19/06/2015
ICEDA*, ces 5 lettres sans doute mystérieuses pour la plupart des habitants de l'agglomération lyonnaise, cachent en fait le nom d'une future poubelle atomique mais aussi la future plaque tournante du trafic des déchets nucléaires sur la commune de St Vulbas (située à 30 km du centre de Lyon et à peine 60 km à vol d'oiseau de Genève). Elle doit accueillir sur la commune de St Vulbas les déchets les plus radioactifs du démantèlement des réacteurs nucléaires comme la cuve de Brennilis dont le débit de dose est estimé en centaine de Sievert par heure. Une dose reçue de 6 Sieverts entraîne la mort.

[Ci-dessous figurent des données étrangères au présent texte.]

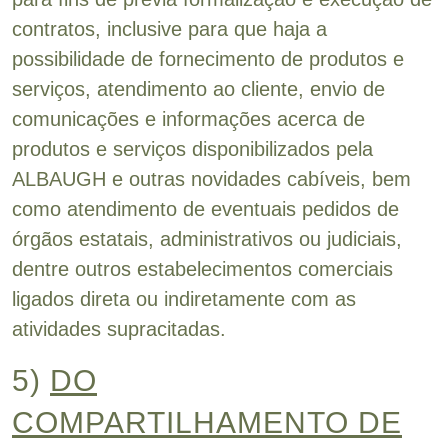
contratos, inclusive para que haja a
possibilidade de fornecimento de produtos e
serviços, atendimento ao cliente, envio de
comunicações e informações acerca de
produtos e serviços disponibilizados pela
ALBAUGH e outras novidades cabíveis, bem
como atendimento de eventuais pedidos de
órgãos estatais, administrativos ou judiciais,
dentre outros estabelecimentos comerciais
ligados direta ou indiretamente com as
atividades supracitadas.
5)
DO
COMPARTILHAMENTO DE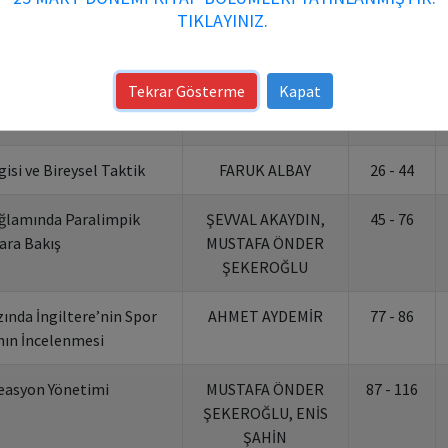
TIKLAYINIZ.
ri Başlığı
Yazarlar
Sayfalar
oeconomic Profiles and
ADEM BEKTAŞ,
5 - 25
Tekrar Gösterme
Kapat
icipating in Sports High
KADİR PEPE
al Ability Exam
isi ve Bireysel Taktik
FARUK ALBAY
26 - 44
ğlamında Paralimpik
ŞEVVAL AKAYDIN,
45 - 76
ara Bakış
MUSTAFA ÖNDER
ŞEKEROĞLU
ında İngiltere’nin Spor
AHMET AYDEMİR
77 - 86
nın İncelenmesi
easyon Yönetimi
MUSTAFA ÖNDER
87 - 116
ŞEKEROĞLU, ENİS
ŞAHİN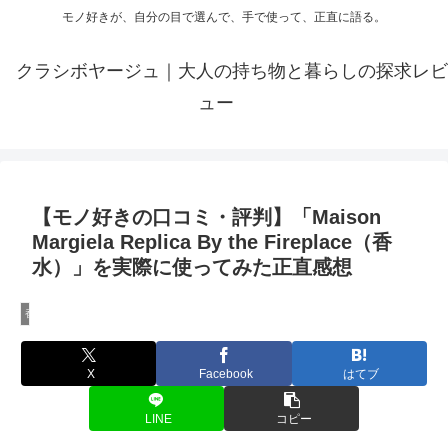
モノ好きが、自分の目で選んで、手で使って、正直に語る。
クラシボヤージュ｜大人の持ち物と暮らしの探求レビ
ュー
【モノ好きの口コミ・評判】「Maison
Margiela Replica By the Fireplace（香
水）」を実際に使ってみた正直感想
香水のレビュー
X
Facebook
はてブ
LINE
コピー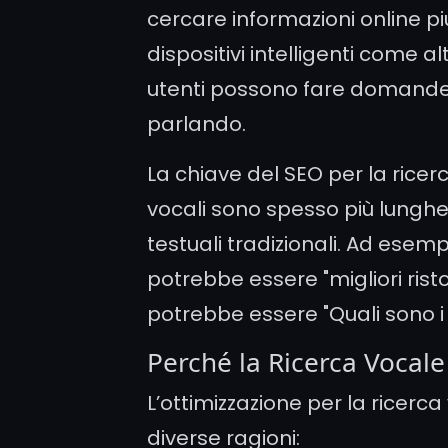
cercare informazioni online pi
dispositivi intelligenti come 
utenti possono fare domande
parlando.
La chiave del SEO per la ricer
vocali sono spesso più lunghe 
testuali tradizionali. Ad esem
potrebbe essere "migliori rist
potrebbe essere "Quali sono i 
Perché la Ricerca Vocale
L’ottimizzazione per la ricerc
diverse ragioni: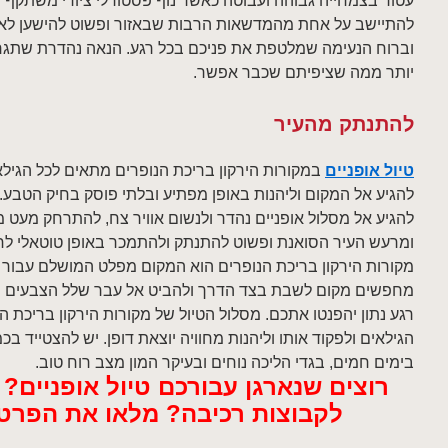
עטור בצמחייה גבוהה ועבוטה כאשר נוף פסטורלי ציורי משתקף 
להתיישב על אחת מהמדשאות הרבות שבאזור ופשוט להישען לאחו
וברוח הנעימה שמלטפת את פניכם בכל רגע. הנאה נהדרת שתג
יותר ממה שציפיתם שכבר אפשר.
להתנתק מהעיר
טיול אופניים
במקורות הירקון בריכת הנופרים מתאים לכל הגיל
להגיע אל המקום וליהנות באופן מפתיע ובלתי פוסק בחיק הטבע
להגיע אל מסלול אופניים נהדר ולנשום אוויר צח, להתרחק מעט מח
ומרעש העיר הסואנת ופשוט להתנתק ולהתמכר באופן טוטאלי לחי
מקורות הירקון בריכת הנופרים הוא המקום מפלט המושלם עבור 
מחפשים מקום לשבת בצד הדרך ולהביט אל עבר שלל הצבעים ש
רגע נתון יהפנטו אתכם. מסלול הטיול של מקורות הירקון בריכת 
הגילאים ולפקוד אותו וליהנות מחוויה יוצאת דופן. יש להצטייד 
בימים חמים, בגדי הליכה נוחים ובעיקר המון מצב רוח טוב.
רוצים שנארגן עבורכם טיול אופניים?
לקבוצות רכיבה? מלאו את הפרט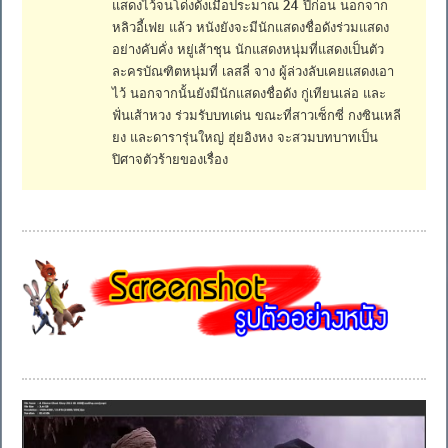
แสดงไว้จนโด่งดังเมื่อประมาณ 24 ปีก่อน นอกจาก
หลิวอี้เฟย แล้ว หนังยังจะมีนักแสดงชื่อดังร่วมแสดง
อย่างคับคั่ง หยู่เส้าชุน นักแสดงหนุ่มที่แสดงเป็นตัว
ละครบัณฑิตหนุ่มที่ เลสลี่ จาง ผู้ล่วงลับเคยแสดงเอา
ไว้ นอกจากนั้นยังมีนักแสดงชื่อดัง กู่เทียนเล่อ และ
ฟั่นเส้าหวง ร่วมรับบทเด่น ขณะที่สาวเซ็กซี่ กงซินเหลี
ยง และดารารุ่นใหญ่ ฮุ่ยอิงหง จะสวมบทบาทเป็น
ปิศาจตัวร้ายของเรื่อง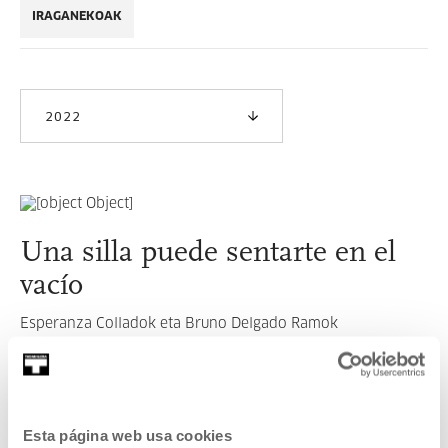
IRAGANEKOAK
2022
Una silla puede sentarte en el
vacío
Esperanza Colladok eta Bruno Delgado Ramok
aurkeztutako zinema hedatuko saioa
GEHIAGO IRAKURRI
Esta página web usa cookies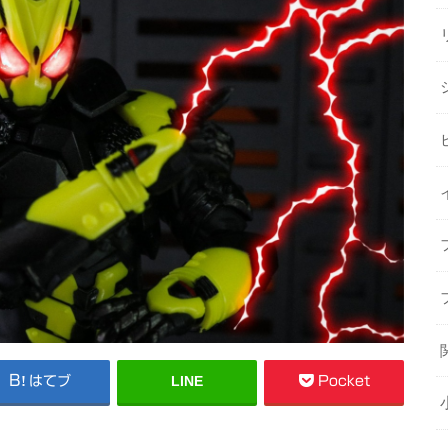
LINE
はてブ
Pocket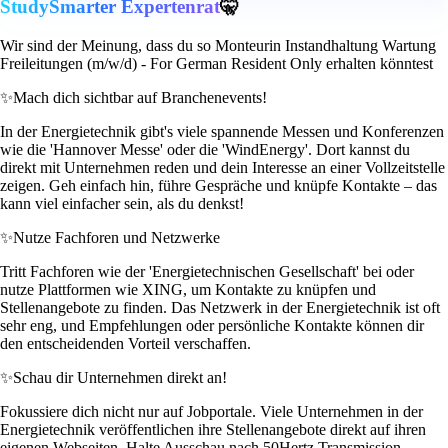
StudySmarter Expertenrat
🤫
Wir sind der Meinung, dass du so Monteurin Instandhaltung Wartung
Freileitungen (m/w/d) - For German Resident Only erhalten könntest
✨
Mach dich sichtbar auf Branchenevents!
In der Energietechnik gibt's viele spannende Messen und Konferenzen
wie die 'Hannover Messe' oder die 'WindEnergy'. Dort kannst du
direkt mit Unternehmen reden und dein Interesse an einer Vollzeitstelle
zeigen. Geh einfach hin, führe Gespräche und knüpfe Kontakte – das
kann viel einfacher sein, als du denkst!
✨
Nutze Fachforen und Netzwerke
Tritt Fachforen wie der 'Energietechnischen Gesellschaft' bei oder
nutze Plattformen wie XING, um Kontakte zu knüpfen und
Stellenangebote zu finden. Das Netzwerk in der Energietechnik ist oft
sehr eng, und Empfehlungen oder persönliche Kontakte können dir
den entscheidenden Vorteil verschaffen.
✨
Schau dir Unternehmen direkt an!
Fokussiere dich nicht nur auf Jobportale. Viele Unternehmen in der
Energietechnik veröffentlichen ihre Stellenangebote direkt auf ihren
eigenen Webseiten. Halte Ausschau nach 50Hertz Transmission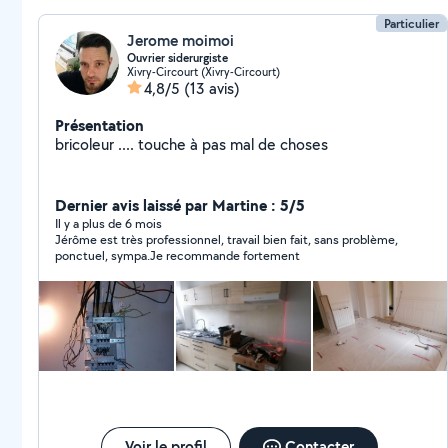
Particulier
Jerome moimoi
Ouvrier siderurgiste
Xivry-Circourt (Xivry-Circourt)
4,8/5
(13 avis)
Présentation
bricoleur .... touche à pas mal de choses
Dernier avis laissé par Martine : 5/5
Il y a plus de 6 mois
Jérôme est très professionnel, travail bien fait, sans problème,
ponctuel, sympa.Je recommande fortement
Voir le profil
Contacter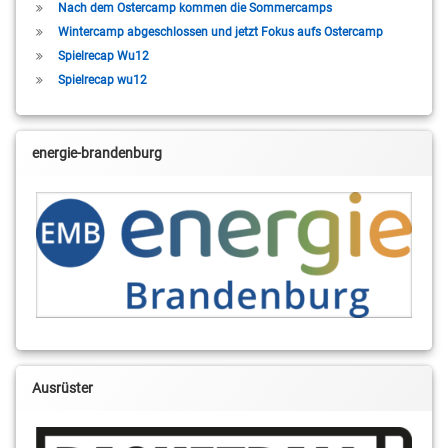
Nach dem Ostercamp kommen die Sommercamps
Wintercamp abgeschlossen und jetzt Fokus aufs Ostercamp
Spielrecap Wu12
Spielrecap wu12
energie-brandenburg
Ausrüster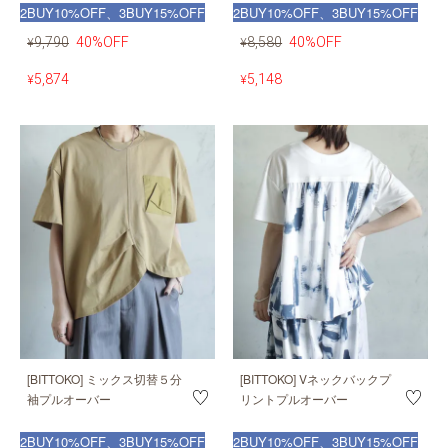
2BUY10%OFF、3BUY15%OFF
2BUY10%OFF、3BUY15%OFF
9,790
40%OFF
8,580
40%OFF
¥
¥
5,874
5,148
¥
¥
[BITTOKO] ミックス切替５分
[BITTOKO] Vネックバックプ
袖プルオーバー
リントプルオーバー
2BUY10%OFF、3BUY15%OFF
2BUY10%OFF、3BUY15%OFF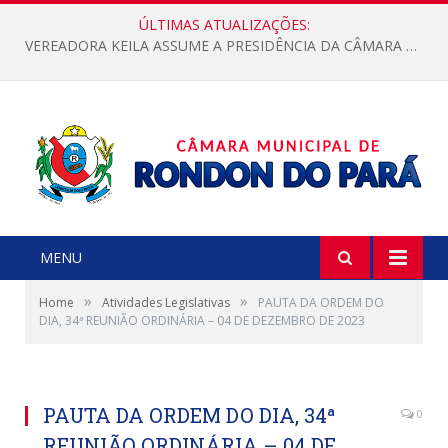
ÚLTIMAS ATUALIZAÇÕES:
VEREADORA KEILA ASSUME A PRESIDÊNCIA DA CÂMARA MUNICIPAL.
MENU
»
»
Home
Atividades Legislativas
PAUTA DA ORDEM DO
DIA, 34ª REUNIÃO ORDINÁRIA – 04 DE DEZEMBRO DE 2023
PAUTA DA ORDEM DO DIA, 34ª
0
REUNIÃO ORDINÁRIA – 04 DE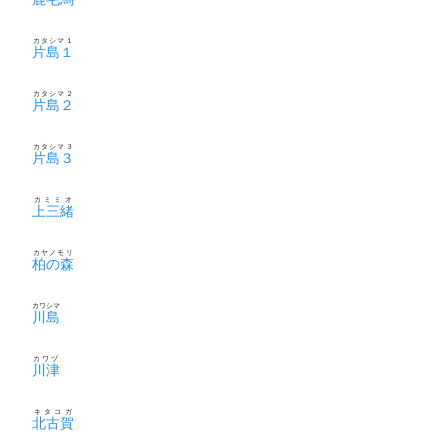
カタシマ１
片島１
カタシマ２
片島２
カタシマ３
片島３
カミミオ
上三緒
カヤノモリ
柏の森
カワシマ
川島
カワヅ
川津
キタコガ
北古賀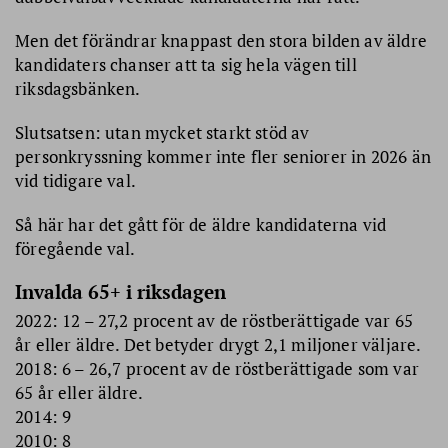
Men det förändrar knappast den stora bilden av äldre
kandidaters chanser att ta sig hela vägen till
riksdagsbänken.
Slutsatsen: utan mycket starkt stöd av
personkryssning kommer inte fler seniorer in 2026 än
vid tidigare val.
Så här har det gått för de äldre kandidaterna vid
föregående val.
Invalda 65+ i riksdagen
2022: 12 – 27,2 procent av de röstberättigade var 65
år eller äldre. Det betyder drygt 2,1 miljoner väljare.
2018: 6 – 26,7 procent av de röstberättigade som var
65 år eller äldre.
2014: 9
2010: 8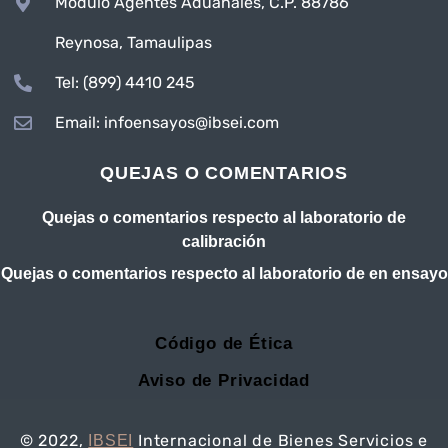
Módulo Agentes Aduanales, C.P. 88786
Reynosa, Tamaulipas
Tel: (899) 4410 245
Email: infoensayos@ibsei.com
QUEJAS O COMENTARIOS
Quejas o comentarios respecto al laboratorio de
calibración
Quejas o comentarios respecto al laboratorio de en ensayo
Código de Ética
Aviso de Privacidad
© 2022,
Internacional de Bienes Servicios e
IBSEI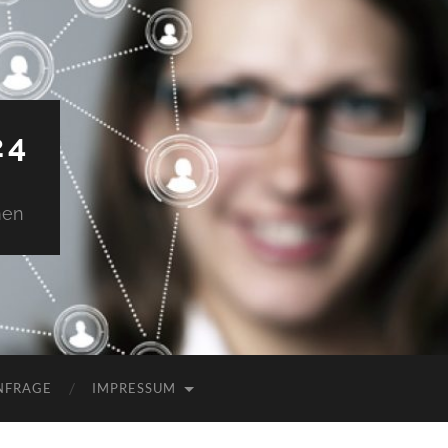
24
men
NFRAGE
IMPRESSUM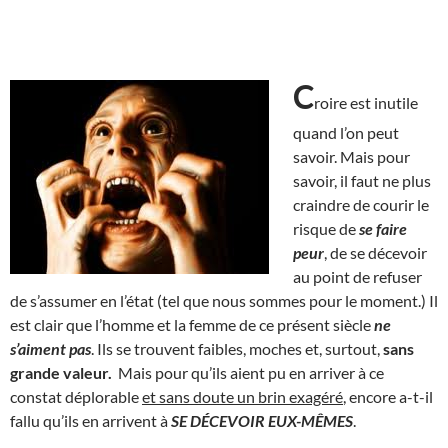
C
roire est inutile
quand l’on peut
savoir. Mais pour
savoir, il faut ne plus
craindre de courir le
risque de
se faire
peur
, de se décevoir
au point de refuser
de s’assumer en l’état (tel que nous sommes pour le moment.) Il
est clair que l’homme et la femme de ce présent siècle
ne
s’aiment pas
. Ils se trouvent faibles, moches et, surtout,
sans
grande valeur.
Mais pour qu’ils aient pu en arriver à ce
constat déplorable
et sans doute un brin exagéré
, encore a-t-il
fallu qu’ils en arrivent à
SE DÉCEVOIR EUX-MÊMES
.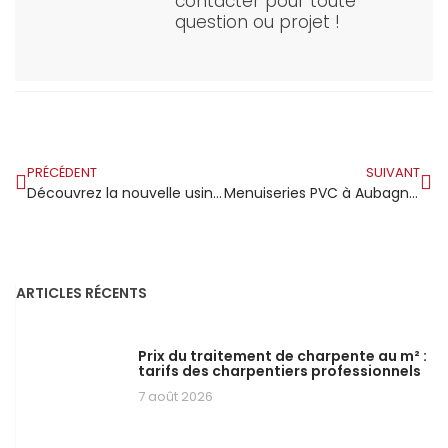
contacter pour toute
question ou projet !
PRÉCÉDENT
SUIVANT
Découvrez la nouvelle usine de fabrication de charpente en bois qui voit le jour en Maine-et-Loire
Menuiseries PVC à Aubagne : allier performance, prix et esthétique
ARTICLES RÉCENTS
Prix du traitement de charpente au m² :
tarifs des charpentiers professionnels
7 août 2026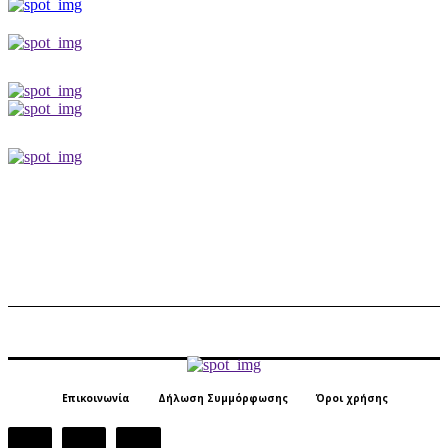
Επικοινωνία
Δήλωση Συμμόρφωσης
Όροι χρήσης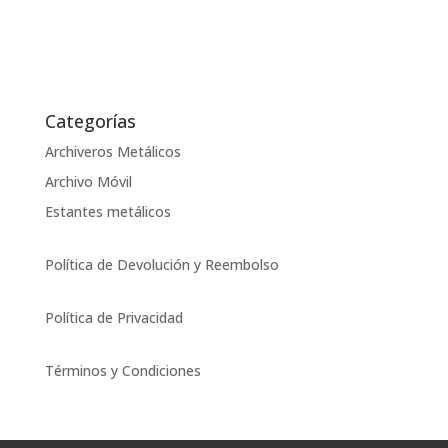
Categorías
Archiveros Metálicos
Archivo Móvil
Estantes metálicos
Política de Devolución y Reembolso
Política de Privacidad
Términos y Condiciones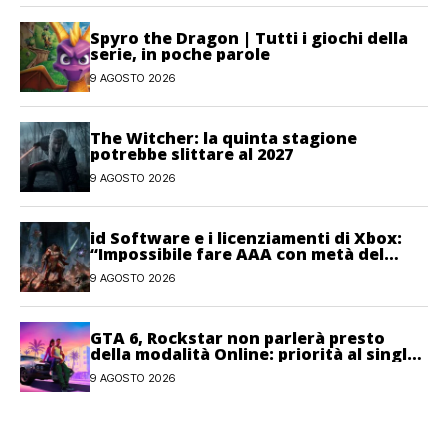
Spyro the Dragon | Tutti i giochi della
serie, in poche parole
9 AGOSTO 2026
The Witcher: la quinta stagione
potrebbe slittare al 2027
9 AGOSTO 2026
id Software e i licenziamenti di Xbox:
“Impossibile fare AAA con metà del
personale”
9 AGOSTO 2026
GTA 6, Rockstar non parlerà presto
della modalità Online: priorità al single-
player
9 AGOSTO 2026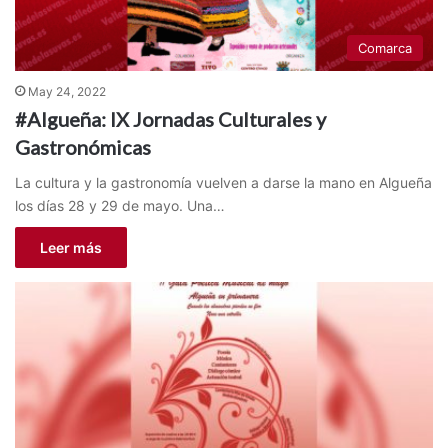
Comarca
May 24, 2022
#Algueña: IX Jornadas Culturales y
Gastronómicas
La cultura y la gastronomía vuelven a darse la mano en Algueña
los días 28 y 29 de mayo. Una…
Leer más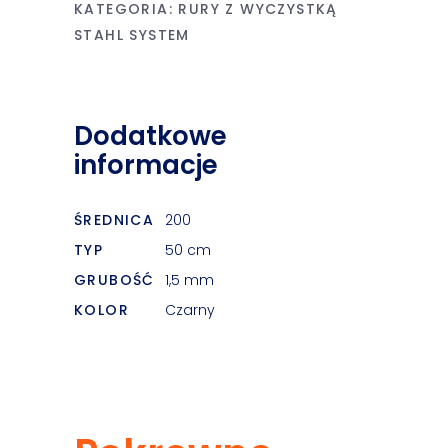
KATEGORIA:
RURY Z WYCZYSTKĄ
STAHL SYSTEM
Dodatkowe
informacje
ŚREDNICA
200
TYP
50 cm
GRUBOŚĆ
1,5 mm
KOLOR
Czarny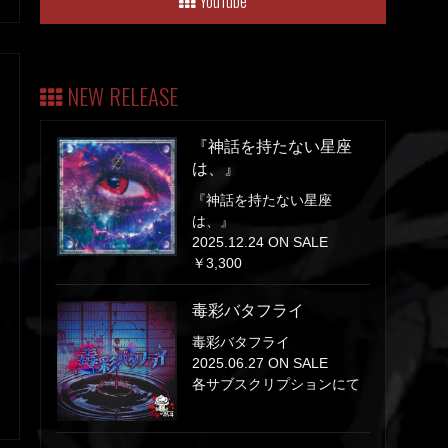
YouTube
NEW RELEASE
『神話を持たない星座
は、』
『神話を持たない星座
は、』
2025.12.24 ON SALE
￥3,300
毒彩バタフライ
毒彩バタフライ
2025.06.27 ON SALE
各サブスクリプションにて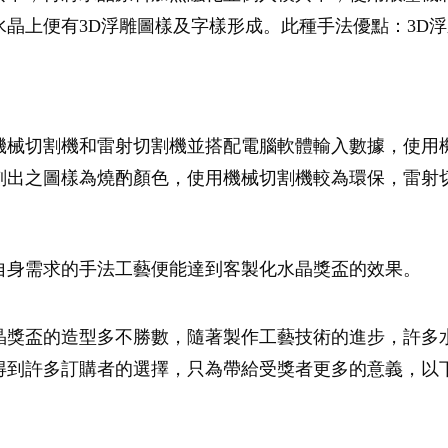
晶上便有3D浮雕圖樣及字樣形成。此種手法優點：3D
機械切割機和雷射切割機並搭配電腦軟體輸入數據，使用
刻出之圖樣為燒酌顏色，使用機械切割機較為環保，雷射
自身需求的手法工藝便能達到客製化水晶獎盃的效果。
晶獎盃的造型多不勝數，隨著製作工藝技術的進步，許多
得到許多訂購者的選擇，只為帶給受獎者更多的意義，以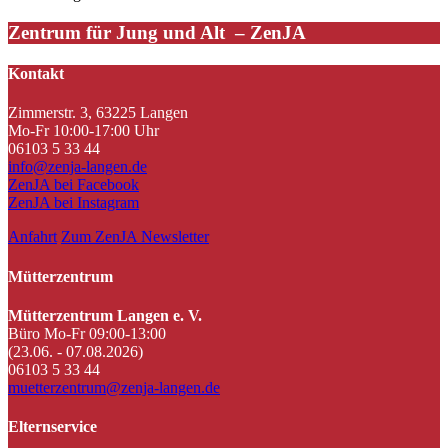
Zentrum für Jung und Alt – ZenJA
Kontakt
Zimmerstr. 3, 63225 Langen
Mo-Fr 10:00-17:00 Uhr
06103 5 33 44
info@zenja-langen.de
ZenJA bei Facebook
ZenJA bei Instagram
Anfahrt
Zum ZenJA Newsletter
Mütterzentrum
Mütterzentrum Langen e. V.
Büro Mo-Fr 09:00-13:00
(23.06. - 07.08.2026)
06103 5 33 44
muetterzentrum@zenja-langen.de
Elternservice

Ce site doit reconditionner tous les déchets qui vont lui parvenir des 20 centrales nucléaires, c'est-à-dire les cisailler, les compresser et sans doute également les déclasser afin de rendre moins coûteux le stockage à long terme. Ces opérations vont générer des rejets gazeux comme le tritium (hydrogène radioactif) jusqu'à 8 fois supérieurs à ceux de la centrale du Bugey. Et les riverains devront supporter le ballet incessant d'au moins 10 convois par mois pendant au moins 50 ans avec le risque d'accident, d'irradiation et de contamination que comporte tout transport de matières radioactives. (…)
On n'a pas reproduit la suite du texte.